What you will do
Your reply should reproduce each line below exactly and carry none of the pictures.

Material provided
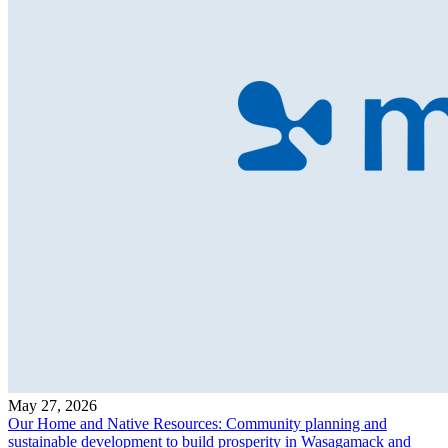
May 27, 2026
Our Home and Native Resources: Community planning and
sustainable development to build prosperity in Wasagamack and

Task output
May 27, 2026
Our Home and Native Resources: Community planning and
sustainable development to build prosperity in Wasagamack and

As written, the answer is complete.